■ **Problem statement**: In the entries below, find the line with "vernance platforms &" and the line with "pre-purchase inspection by". Reproduce those two lines and every line between them exactly, and nothing more.
*** Opening of Input ***
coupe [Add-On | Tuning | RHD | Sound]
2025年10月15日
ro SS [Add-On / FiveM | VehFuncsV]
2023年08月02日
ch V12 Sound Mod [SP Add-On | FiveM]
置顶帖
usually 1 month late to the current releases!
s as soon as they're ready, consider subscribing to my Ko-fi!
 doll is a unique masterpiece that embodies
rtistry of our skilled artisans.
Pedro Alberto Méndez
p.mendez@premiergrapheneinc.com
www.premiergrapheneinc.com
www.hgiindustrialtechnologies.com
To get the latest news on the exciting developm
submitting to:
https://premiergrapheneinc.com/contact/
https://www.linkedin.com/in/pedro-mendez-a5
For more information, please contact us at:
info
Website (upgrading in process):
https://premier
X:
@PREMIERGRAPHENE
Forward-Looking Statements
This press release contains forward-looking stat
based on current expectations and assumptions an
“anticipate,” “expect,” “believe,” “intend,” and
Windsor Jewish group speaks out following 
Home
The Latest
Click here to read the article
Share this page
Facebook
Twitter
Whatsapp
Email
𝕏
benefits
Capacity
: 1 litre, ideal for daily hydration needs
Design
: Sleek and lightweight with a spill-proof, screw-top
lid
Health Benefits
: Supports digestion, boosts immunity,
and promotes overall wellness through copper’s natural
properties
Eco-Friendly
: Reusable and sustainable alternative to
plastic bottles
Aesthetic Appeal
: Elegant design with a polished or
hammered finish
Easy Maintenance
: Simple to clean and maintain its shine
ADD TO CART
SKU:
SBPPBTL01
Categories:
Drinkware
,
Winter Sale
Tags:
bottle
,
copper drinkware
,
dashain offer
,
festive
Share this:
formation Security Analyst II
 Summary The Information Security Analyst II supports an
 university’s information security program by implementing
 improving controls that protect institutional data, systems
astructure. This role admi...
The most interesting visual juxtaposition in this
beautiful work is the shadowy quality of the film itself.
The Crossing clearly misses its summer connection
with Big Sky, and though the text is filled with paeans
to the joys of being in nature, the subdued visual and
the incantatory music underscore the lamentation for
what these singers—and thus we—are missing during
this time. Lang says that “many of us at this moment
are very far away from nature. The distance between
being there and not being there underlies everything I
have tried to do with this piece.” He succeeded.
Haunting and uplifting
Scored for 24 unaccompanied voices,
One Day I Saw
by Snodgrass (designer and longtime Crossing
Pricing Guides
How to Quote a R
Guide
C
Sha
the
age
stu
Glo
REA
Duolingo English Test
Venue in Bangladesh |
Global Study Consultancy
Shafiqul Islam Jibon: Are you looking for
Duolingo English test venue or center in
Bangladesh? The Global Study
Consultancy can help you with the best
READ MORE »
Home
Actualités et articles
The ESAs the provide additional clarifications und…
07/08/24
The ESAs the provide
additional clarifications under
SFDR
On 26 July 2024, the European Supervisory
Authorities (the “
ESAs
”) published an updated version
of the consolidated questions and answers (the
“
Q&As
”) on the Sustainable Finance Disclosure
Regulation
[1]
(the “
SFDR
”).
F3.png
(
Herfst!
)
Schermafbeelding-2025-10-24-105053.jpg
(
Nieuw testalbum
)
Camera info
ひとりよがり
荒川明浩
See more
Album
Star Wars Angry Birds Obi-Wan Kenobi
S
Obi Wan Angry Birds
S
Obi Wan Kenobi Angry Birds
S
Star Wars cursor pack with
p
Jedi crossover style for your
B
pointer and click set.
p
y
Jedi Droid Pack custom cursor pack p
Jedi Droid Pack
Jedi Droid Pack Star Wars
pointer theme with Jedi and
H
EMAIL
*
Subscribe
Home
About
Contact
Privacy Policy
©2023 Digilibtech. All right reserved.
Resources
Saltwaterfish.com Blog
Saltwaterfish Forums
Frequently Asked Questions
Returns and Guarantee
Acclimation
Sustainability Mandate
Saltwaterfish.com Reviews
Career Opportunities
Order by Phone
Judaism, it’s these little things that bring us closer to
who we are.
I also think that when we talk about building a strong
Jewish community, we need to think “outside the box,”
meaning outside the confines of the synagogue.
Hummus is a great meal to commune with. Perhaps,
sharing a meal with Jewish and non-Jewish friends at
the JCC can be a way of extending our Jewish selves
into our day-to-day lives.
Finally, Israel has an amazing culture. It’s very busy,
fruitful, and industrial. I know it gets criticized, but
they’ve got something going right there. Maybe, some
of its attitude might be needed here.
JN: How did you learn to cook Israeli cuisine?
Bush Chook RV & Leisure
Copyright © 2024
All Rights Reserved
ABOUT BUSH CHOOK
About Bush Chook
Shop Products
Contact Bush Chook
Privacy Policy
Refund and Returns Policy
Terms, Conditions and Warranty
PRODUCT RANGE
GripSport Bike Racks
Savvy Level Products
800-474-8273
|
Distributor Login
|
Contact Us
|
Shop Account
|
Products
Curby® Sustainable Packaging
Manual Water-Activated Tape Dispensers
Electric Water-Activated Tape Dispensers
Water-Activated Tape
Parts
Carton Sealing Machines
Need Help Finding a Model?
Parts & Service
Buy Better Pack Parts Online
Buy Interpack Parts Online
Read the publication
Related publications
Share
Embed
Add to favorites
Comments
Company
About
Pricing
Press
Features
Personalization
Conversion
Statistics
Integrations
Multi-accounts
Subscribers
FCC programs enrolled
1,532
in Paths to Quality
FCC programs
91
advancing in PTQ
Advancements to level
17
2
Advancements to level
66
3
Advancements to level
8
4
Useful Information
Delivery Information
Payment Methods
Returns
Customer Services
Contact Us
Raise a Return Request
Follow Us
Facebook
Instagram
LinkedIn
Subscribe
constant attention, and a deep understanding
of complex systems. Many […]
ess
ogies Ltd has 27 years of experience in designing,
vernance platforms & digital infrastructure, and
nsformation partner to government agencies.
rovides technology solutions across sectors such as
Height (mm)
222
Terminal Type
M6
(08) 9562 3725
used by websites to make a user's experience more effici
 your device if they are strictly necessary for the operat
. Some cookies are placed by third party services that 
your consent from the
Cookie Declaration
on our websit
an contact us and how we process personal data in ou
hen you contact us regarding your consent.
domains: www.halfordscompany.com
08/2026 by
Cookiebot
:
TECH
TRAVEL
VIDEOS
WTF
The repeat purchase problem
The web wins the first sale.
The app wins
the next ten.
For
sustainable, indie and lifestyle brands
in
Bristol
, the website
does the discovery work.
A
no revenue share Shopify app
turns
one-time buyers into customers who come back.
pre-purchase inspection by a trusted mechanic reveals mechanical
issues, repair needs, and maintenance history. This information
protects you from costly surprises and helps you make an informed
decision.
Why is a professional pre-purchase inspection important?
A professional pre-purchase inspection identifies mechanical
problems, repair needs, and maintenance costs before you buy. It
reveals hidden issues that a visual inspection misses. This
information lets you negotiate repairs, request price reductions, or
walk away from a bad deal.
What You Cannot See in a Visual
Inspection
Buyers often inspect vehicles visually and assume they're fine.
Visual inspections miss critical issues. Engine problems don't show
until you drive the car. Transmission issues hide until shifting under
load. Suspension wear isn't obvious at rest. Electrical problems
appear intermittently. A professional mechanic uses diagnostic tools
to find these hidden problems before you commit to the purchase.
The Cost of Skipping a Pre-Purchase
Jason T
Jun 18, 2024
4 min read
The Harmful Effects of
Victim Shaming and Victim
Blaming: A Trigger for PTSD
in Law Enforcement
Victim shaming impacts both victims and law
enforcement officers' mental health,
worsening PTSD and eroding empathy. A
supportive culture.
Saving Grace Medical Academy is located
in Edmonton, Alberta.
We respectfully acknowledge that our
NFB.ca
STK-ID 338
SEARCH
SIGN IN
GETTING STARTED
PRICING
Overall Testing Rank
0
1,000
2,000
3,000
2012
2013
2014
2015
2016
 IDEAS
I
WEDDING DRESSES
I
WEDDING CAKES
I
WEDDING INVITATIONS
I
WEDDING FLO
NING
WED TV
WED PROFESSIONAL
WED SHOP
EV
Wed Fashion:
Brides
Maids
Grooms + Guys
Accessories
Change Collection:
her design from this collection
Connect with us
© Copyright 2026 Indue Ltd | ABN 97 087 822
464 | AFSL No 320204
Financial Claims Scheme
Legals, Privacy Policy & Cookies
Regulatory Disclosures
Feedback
*** Close of Input ***
■ **Answer section**:
vernance platforms & digital infrastructure, and
nsformation partner to government agencies.
rovides technology solutions across sectors such as
Height (mm)
222
Terminal Type
M6
(08) 9562 3725
used by websites to make a user's experience more effici
 your device if they are strictly necessary for the operat
. Some cookies are placed by third party services that 
your consent from the
Cookie Declaration
on our websit
an contact us and how we process personal data in ou
hen you contact us regarding your consent.
domains: www.halfordscompany.com
08/2026 by
Cookiebot
:
TECH
TRAVEL
VIDEOS
WTF
The repeat purchase problem
The web wins the first sale.
The app wins
the next ten.
For
sustainable, indie and lifestyle brands
in
Bristol
, the website
does the discovery work.
A
no revenue share Shopify app
turns
one-time buyers into customers who come back.
pre-purchase inspection by a trusted mechanic reveals mechanical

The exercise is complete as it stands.